An unexpected method of chocolate making… This factory is in Ivory Coast -- the world's top cocoa-grower.
But despite producing over two million tonnes of beans every year, not much finished chocolate is produced in the country... let alone with the help of two wheels.
(SOUNDBITE) (French) ARTISANAL CHOCOLATIER, DANA MROUEH, SAYING: "The bicycle grinder is an opportunity for us to practice our eco-friendly philosophy.
We really want to have a minimal impact on the environment by using minimal electricity, and combine it with a short workout, which also makes it a playful process." As employees pedal away, organic cocoa beans are transformed into a paste by a grinder.
The rest of the Mon Choco factory process is entirely manual too -- right up until final packaging, (SOUNDBITE) (French) ARTISANAL CHOCOLATIER, DANA MROUEH SAYING: "One of our trademarks is that we do not roast the cocoa pods, we use raw chocolate.
That enables the cocoa pods to retain their flavour and nutritional value.
It's richer in protein, it's richer in anti-oxidants, and the taste is really different.

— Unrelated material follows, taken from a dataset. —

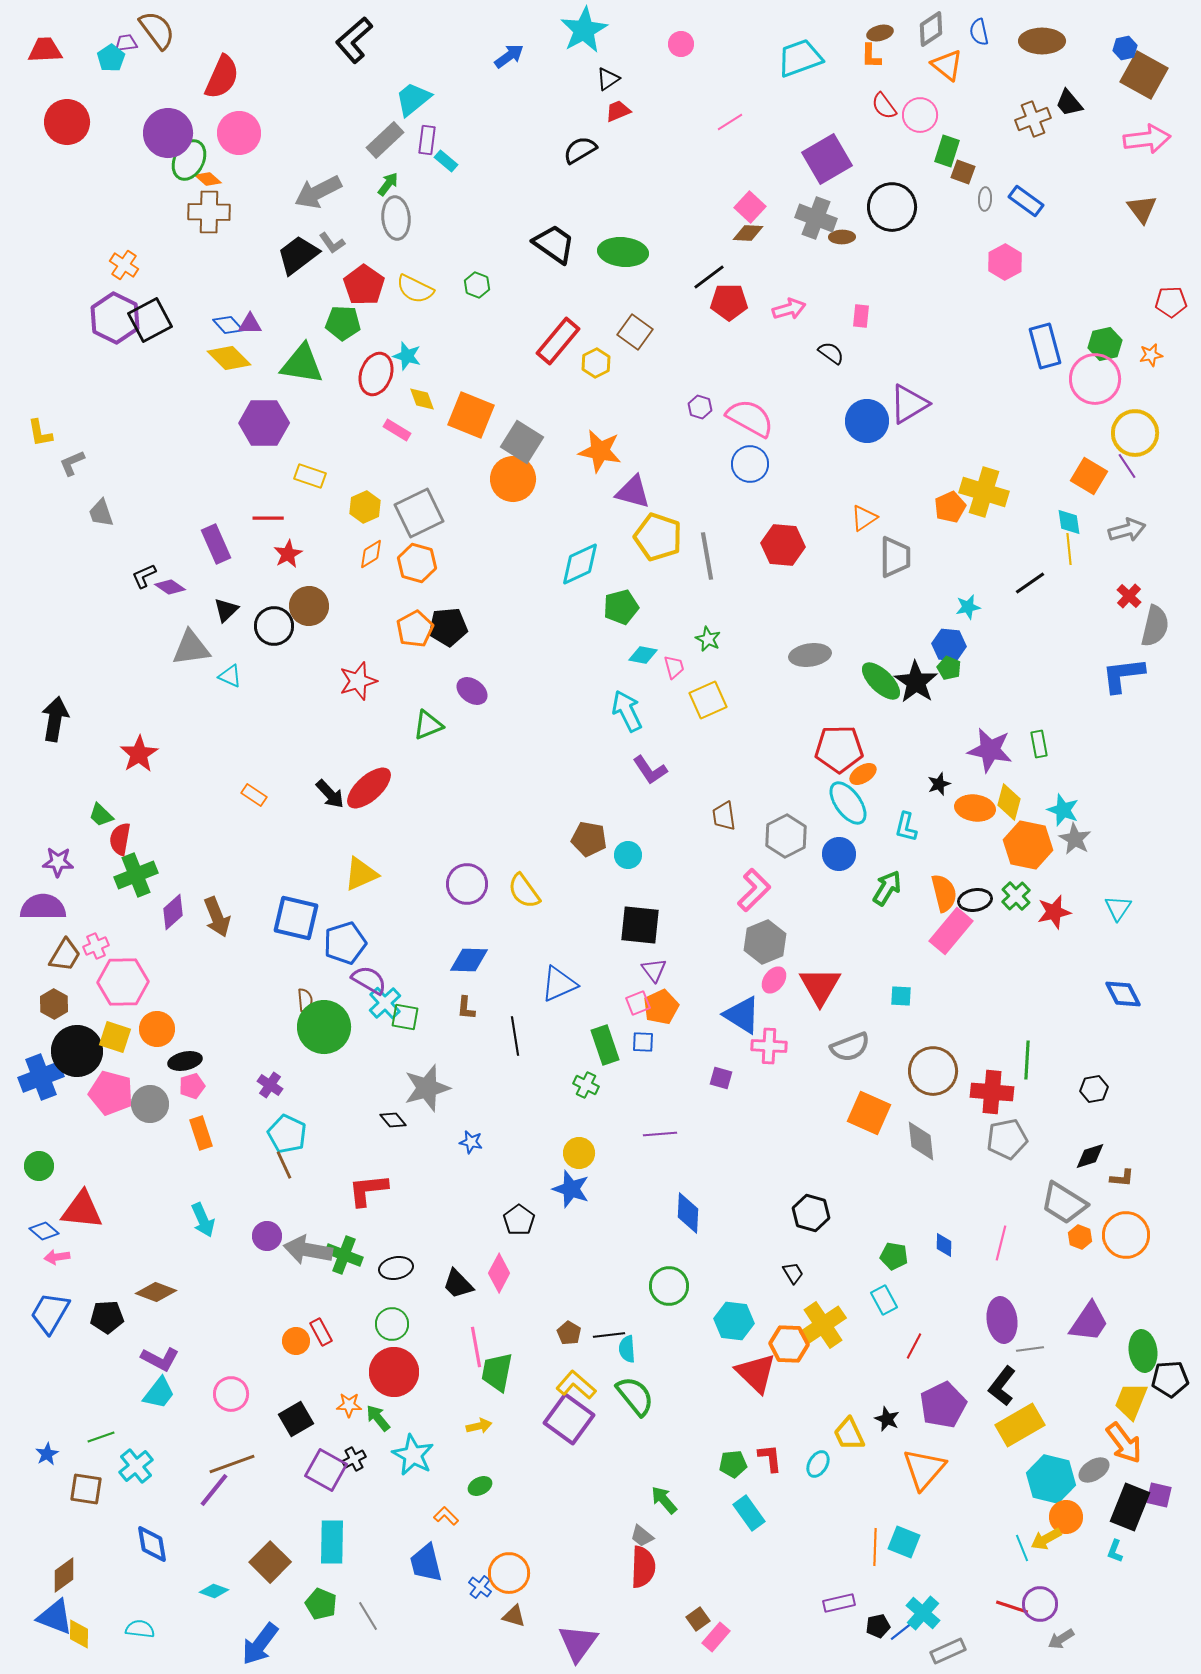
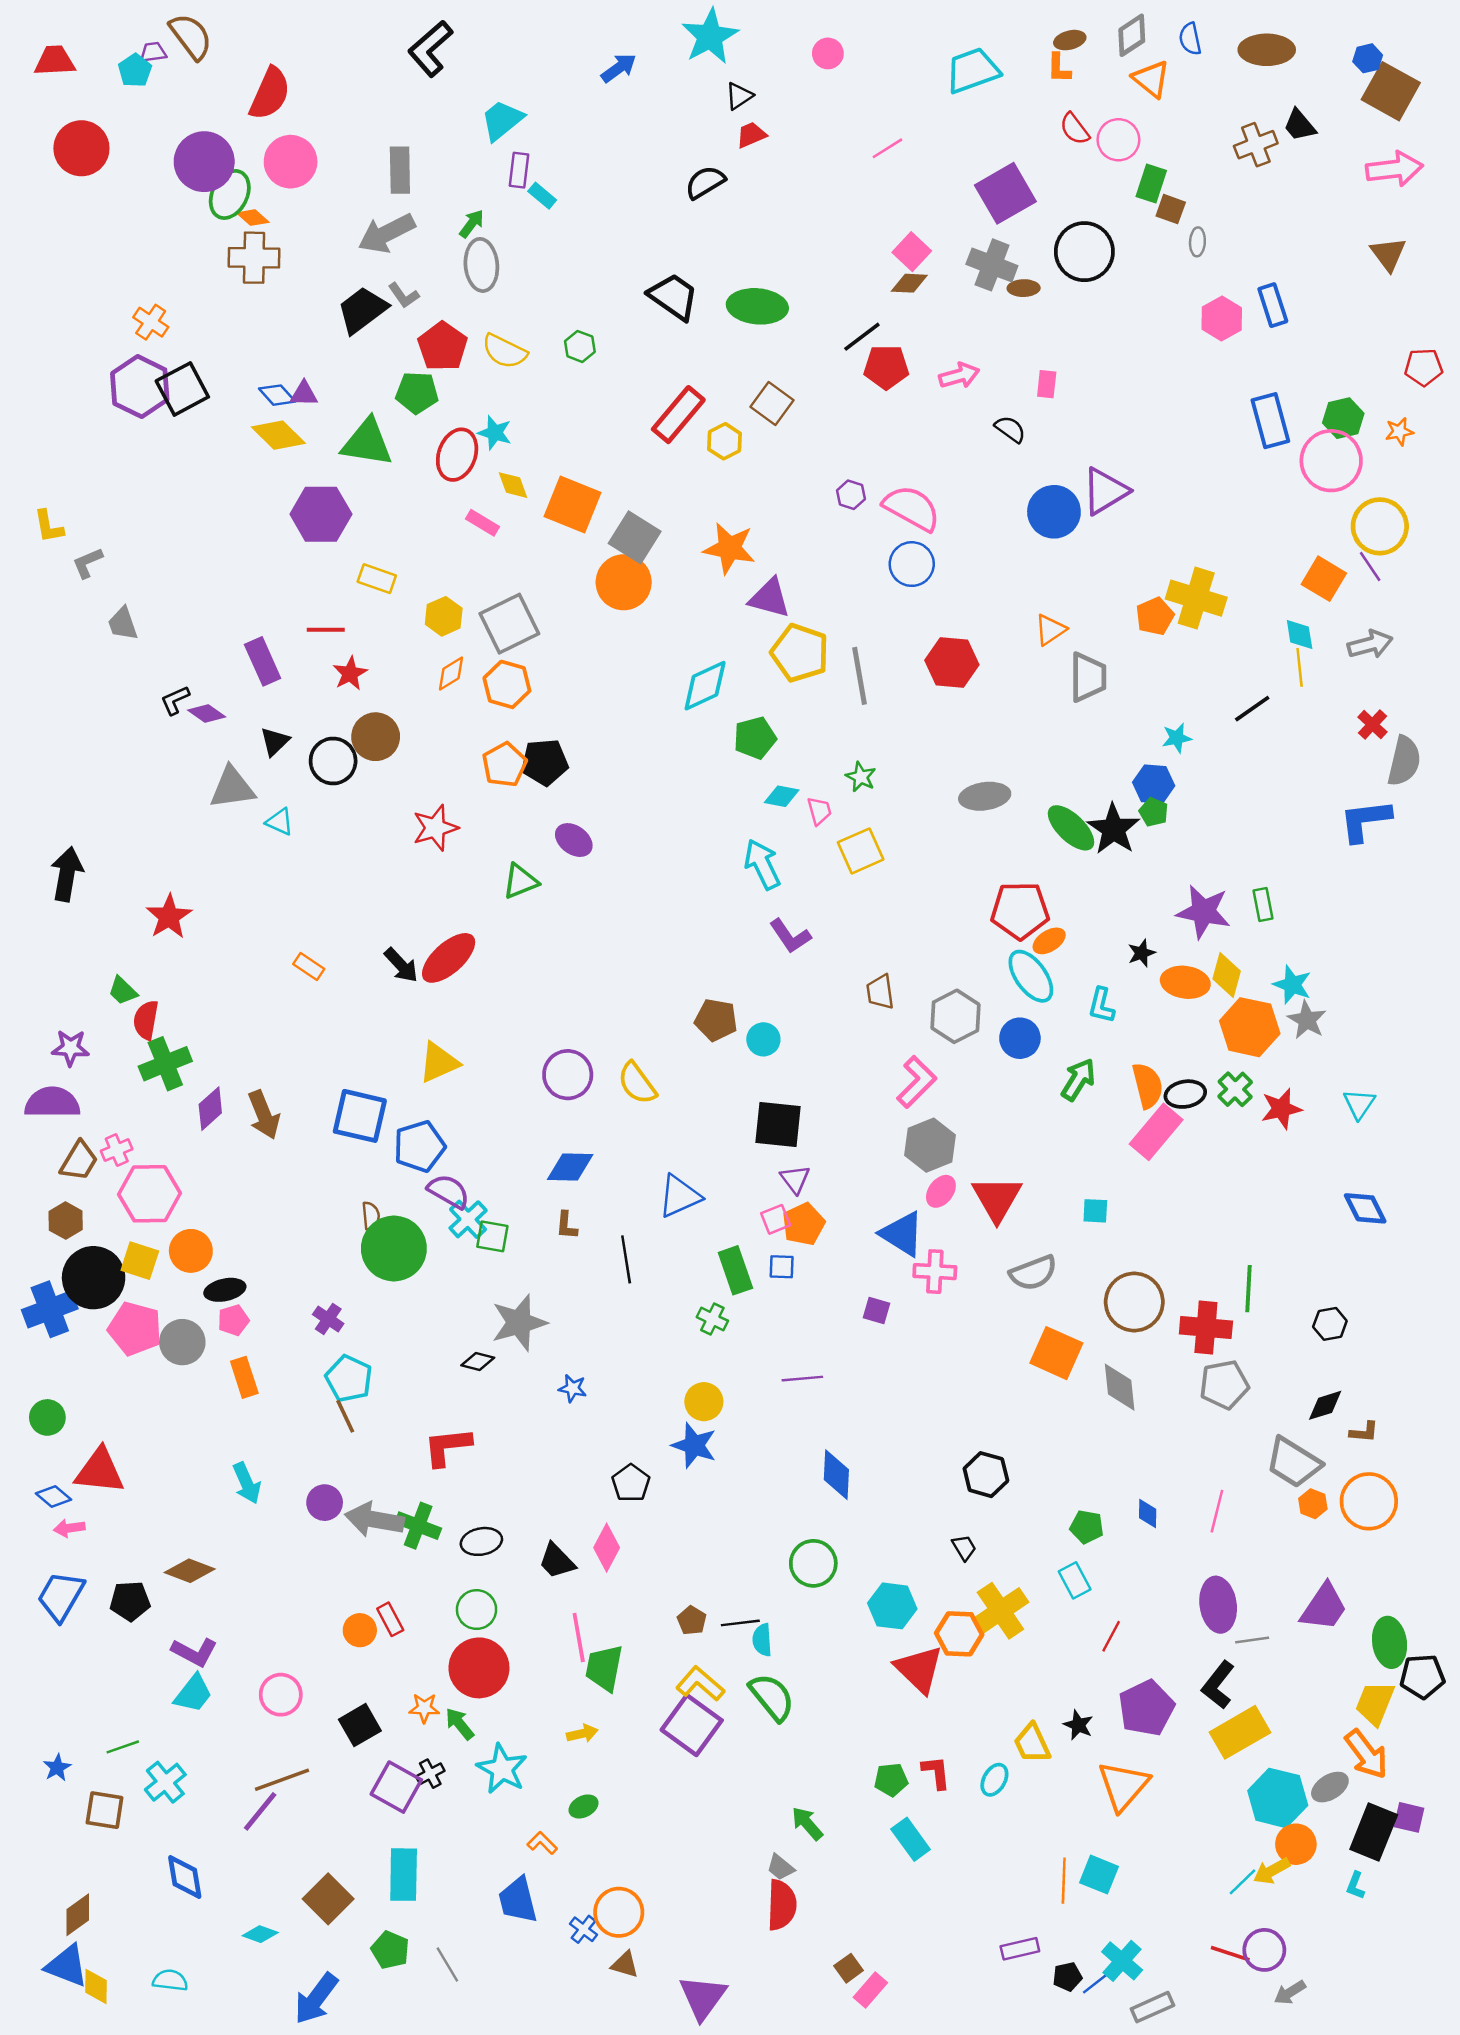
gray rectangle: (385, 140) -> (400, 170), moved, turned -48
blue rectangle: (1026, 201) -> (1273, 305), moved, turned 36
black diamond: (393, 1120) -> (478, 1362), turned -36
cyan line: (1022, 1548) -> (1242, 1882), turned 68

But organic cocoa beans are difficult to find in Ivory Coast, where the overwhelming majority of farmers use chemicals and insecticides.
That means that organic chocolate is expensive to make and caters primarily to the European market.
A single Mon Choco candy bar sells for around US$2.60 -- out of reach for most local consumers.
The cocoa industry is a serious threat to Ivory Coast's environment.
Campaign groups say that the country is at risk of losing all its forest cover by 2034.
Mon Choco hopes organic could be the way forward.